Jisung n'était juste qu'un jeune homme, né oméga dans un château un peu trop grand pour lui et également au service de la famille Lee.

MinSung One-Shot.

Work Text:

Des éclats de rire résonnent sous les hauts plafonds dorés, alors que le pauvre Jisung passait timidement devant le grand salon du château royal. L'endroit était imposant, presque écrasant. Il n'avait toujours pas compris pourquoi il se retrouvait ici.

Lui, un homme du peuple. Un bâtard, comme ses géniteurs l'avaient toujours appelé (bien qu'il ne les ait jamais considérés comme tels), surtout après qu'ils l'eurent vendu sans le moindre remords à la famille la plus puissante du continent.

La famille royale.

Mais dans quel but ? C'était la question qui tournait en boucle dans son esprit depuis son arrivée en ces lieux. Jamais il n'avait aperçu le prince, mais il se souvenait parfaitement du regard dur que le roi lui avait lancé, ce jour-là, depuis son trône ciselé d'or.

On le traitait ici comme un moins que rien. Pourtant, il avait un lit bien que rudimentaire, et un repas à chaque fin de journée. C'était déjà ça. Il n'avait pas le droit de se plaindre. Pas officiellement, du moins.

« Hé, toi là.»

La voix grave et tranchante du roi claqua dans l'air, tirant Jisung de ses pensées. Il s'immobilisa aussitôt, la gorge soudain sèche.

Chaque fois que le souverain s'adressait à lui sur ce ton, cela n'augurait vraiment rien de bon.

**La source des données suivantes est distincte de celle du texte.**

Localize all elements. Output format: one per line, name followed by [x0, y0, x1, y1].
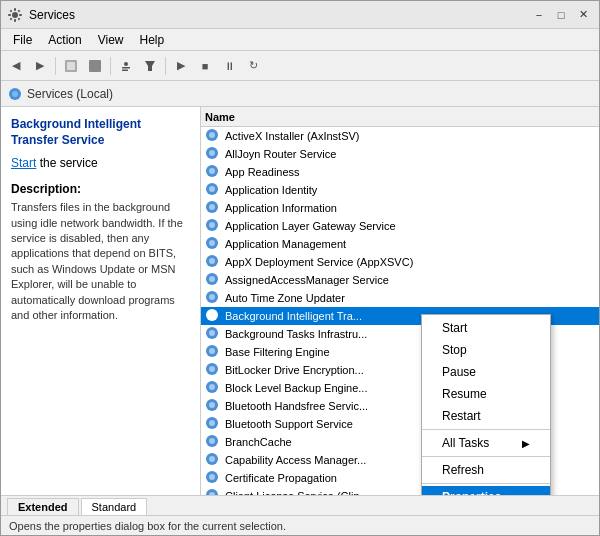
submenu-arrow-icon: ▶ — [522, 438, 530, 449]
service-icon — [205, 200, 221, 216]
menu-help[interactable]: Help — [132, 31, 173, 49]
context-menu-item[interactable]: All Tasks▶ — [422, 432, 550, 454]
tab-standard[interactable]: Standard — [81, 498, 148, 515]
service-icon — [205, 254, 221, 270]
list-item[interactable]: ActiveX Installer (AxInstSV) — [201, 127, 599, 145]
context-menu-item[interactable]: Stop — [422, 339, 550, 361]
svg-point-23 — [209, 168, 215, 174]
service-name: Certificate Propagation — [225, 472, 337, 484]
context-menu-separator — [422, 483, 550, 484]
tab-extended[interactable]: Extended — [7, 498, 79, 515]
address-text: Services (Local) — [27, 87, 113, 101]
main-content: Background Intelligent Transfer Service … — [1, 107, 599, 495]
svg-point-53 — [209, 438, 215, 444]
services-window: Services − □ ✕ File Action View Help ◀ ▶ — [0, 0, 600, 536]
svg-point-35 — [209, 276, 215, 282]
status-text: Opens the properties dialog box for the … — [9, 520, 286, 532]
service-name: Capability Access Manager... — [225, 454, 366, 466]
service-icon — [205, 470, 221, 486]
menu-action[interactable]: Action — [40, 31, 89, 49]
svg-point-17 — [12, 91, 18, 97]
start-suffix: the service — [36, 156, 97, 170]
service-icon — [205, 272, 221, 288]
service-name: Application Information — [225, 202, 337, 214]
service-icon — [205, 488, 221, 495]
list-item[interactable]: App Readiness — [201, 163, 599, 181]
restore-button[interactable]: □ — [551, 5, 571, 25]
svg-point-21 — [209, 150, 215, 156]
close-button[interactable]: ✕ — [573, 5, 593, 25]
svg-point-57 — [209, 474, 215, 480]
service-icon — [205, 218, 221, 234]
title-bar-left: Services — [7, 7, 75, 23]
service-title: Background Intelligent Transfer Service — [11, 117, 190, 148]
toolbar-sep-2 — [110, 57, 111, 75]
service-name: Background Tasks Infrastru... — [225, 328, 367, 340]
context-menu-item[interactable]: Refresh — [422, 459, 550, 481]
svg-point-27 — [209, 204, 215, 210]
service-name: AllJoyn Router Service — [225, 148, 336, 160]
svg-rect-3 — [8, 14, 11, 16]
menu-view[interactable]: View — [90, 31, 132, 49]
bottom-panel: ExtendedStandard Opens the properties di… — [1, 495, 599, 535]
svg-rect-8 — [18, 17, 21, 20]
name-column-header[interactable]: Name — [205, 111, 235, 123]
list-item[interactable]: Application Management — [201, 235, 599, 253]
up2-button[interactable] — [84, 55, 106, 77]
service-name: BitLocker Drive Encryption... — [225, 364, 364, 376]
play-button[interactable]: ▶ — [170, 55, 192, 77]
list-item[interactable]: Application Layer Gateway Service — [201, 217, 599, 235]
list-item[interactable]: AssignedAccessManager Service — [201, 271, 599, 289]
service-name: Base Filtering Engine — [225, 346, 330, 358]
forward-button[interactable]: ▶ — [29, 55, 51, 77]
list-item[interactable]: Auto Time Zone Updater — [201, 289, 599, 307]
service-name: AppX Deployment Service (AppXSVC) — [225, 256, 413, 268]
context-menu-separator — [422, 429, 550, 430]
restart-button[interactable]: ↻ — [242, 55, 264, 77]
service-icon — [205, 452, 221, 468]
right-panel: Name ActiveX Installer (AxInstSV) AllJoy… — [201, 107, 599, 495]
start-service-link[interactable]: Start — [11, 156, 36, 170]
context-menu-item[interactable]: Properties — [422, 486, 550, 495]
svg-rect-14 — [122, 69, 128, 71]
service-icon — [205, 434, 221, 450]
context-menu-item[interactable]: Resume — [422, 383, 550, 405]
svg-point-29 — [209, 222, 215, 228]
pause-button[interactable]: ⏸ — [218, 55, 240, 77]
list-item[interactable]: Application Information — [201, 199, 599, 217]
menu-file[interactable]: File — [5, 31, 40, 49]
service-name: Background Intelligent Tra... — [225, 310, 362, 322]
svg-rect-6 — [18, 9, 21, 12]
list-item[interactable]: AppX Deployment Service (AppXSVC) — [201, 253, 599, 271]
toolbar: ◀ ▶ ▶ ■ ⏸ ↻ — [1, 51, 599, 81]
list-item[interactable]: AllJoyn Router Service — [201, 145, 599, 163]
context-menu-item[interactable]: Start — [422, 317, 550, 339]
svg-rect-5 — [10, 9, 13, 12]
status-bar: Opens the properties dialog box for the … — [1, 515, 599, 535]
up-button[interactable] — [60, 55, 82, 77]
list-item[interactable]: Application Identity — [201, 181, 599, 199]
service-icon — [205, 398, 221, 414]
filter-button[interactable] — [139, 55, 161, 77]
service-name: Application Management — [225, 238, 346, 250]
window-title: Services — [29, 8, 75, 22]
service-name: AssignedAccessManager Service — [225, 274, 389, 286]
service-name: Client License Service (Clip... — [225, 490, 369, 495]
toolbar-sep-1 — [55, 57, 56, 75]
minimize-button[interactable]: − — [529, 5, 549, 25]
stop-button[interactable]: ■ — [194, 55, 216, 77]
back-button[interactable]: ◀ — [5, 55, 27, 77]
svg-point-55 — [209, 456, 215, 462]
context-menu: StartStopPauseResumeRestartAll Tasks▶Ref… — [421, 314, 551, 495]
context-menu-item[interactable]: Restart — [422, 405, 550, 427]
properties-button[interactable] — [115, 55, 137, 77]
service-icon — [205, 164, 221, 180]
service-name: ActiveX Installer (AxInstSV) — [225, 130, 360, 142]
svg-point-41 — [209, 330, 215, 336]
context-menu-item[interactable]: Pause — [422, 361, 550, 383]
service-icon — [205, 146, 221, 162]
service-icon — [205, 236, 221, 252]
service-icon — [205, 326, 221, 342]
list-header: Name — [201, 107, 599, 127]
service-name: Bluetooth Support Service — [225, 418, 353, 430]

« Oui, Votre Majesté... ? tenta-t-il, le regard baissé. Est-ce que vous désirez quelque chose ?

- Effectivement. Le roi haussa le menton avec mépris. Au lieu d'errer comme une âme perdue, va donc te rendre utile, vaurien.
Un ricanement général s'éleva dans le salon.
- Mon fils arrive dans l'instant avec la Reine. Je veux que tu sois là. Et pas un mot de travers. Ne me fais pas honte. »

Ces mots glacés se déposèrent sur la nuque de Jisung comme une lame de givre.
Son fils ? Le prince ? Était-il taillé dans la même pierre que son père ? Était-il, lui aussi, du genre à user et briser les autres à sa guise ?

« Oui, Votre Majesté... Je me tiendrai prêt. »

Le roi ne répondit rien. Il se contenta d'un sourire (oui, ce genre de sourire qui ne laissait jamais présager la moindre tendresse), avant de s'éloigner, sa cape traînant sur les dalles polies.

Jisung ne l'aimait pas. Il le savait, au fond de lui. Il y avait quelque chose de viscéral dans cette aversion. Une révolte silencieuse, enracinée.
Mais qu'en était-il de la Reine ? Du prince ? On racontait qu'ils étaient différents, doux, presque lumineux. Mais les récits des couloirs n'étaient que murmures incertains. Et lui... il n'était rien. Il n'avait pas droit à l'espoir.

Il regagna sa petite chambre dans l'aile des domestiques, une pauvre cellule à peine meublée, étouffante et froide. Il n'y avait là qu'un lit de bois usé, une couverture rêche et une table de chevet bancale.

Il attendit. C'était ce qu'on lui demandait le plus souvent : attendre.
Si longtemps, qu'il finit par s'endormir.

Jisung se réveilla en sursaut, l'angoisse nouée au ventre. Il avait trop dormi. Si quelqu'un l'avait vu ainsi, endormi alors qu'on attendait l'arrivée de la famille royale... il n'osait imaginer la punition.

Il s'habilla en hâte, rajusta ses manches, et courut rejoindre les autres domestiques déjà en place. Il croisa quelques regards narquois, des réflexions murmurées dans les coins. Mais il n'y prêta pas attention car il avait l'habitude. Il était celui qu'on ignorait, ou qu'on piétinait.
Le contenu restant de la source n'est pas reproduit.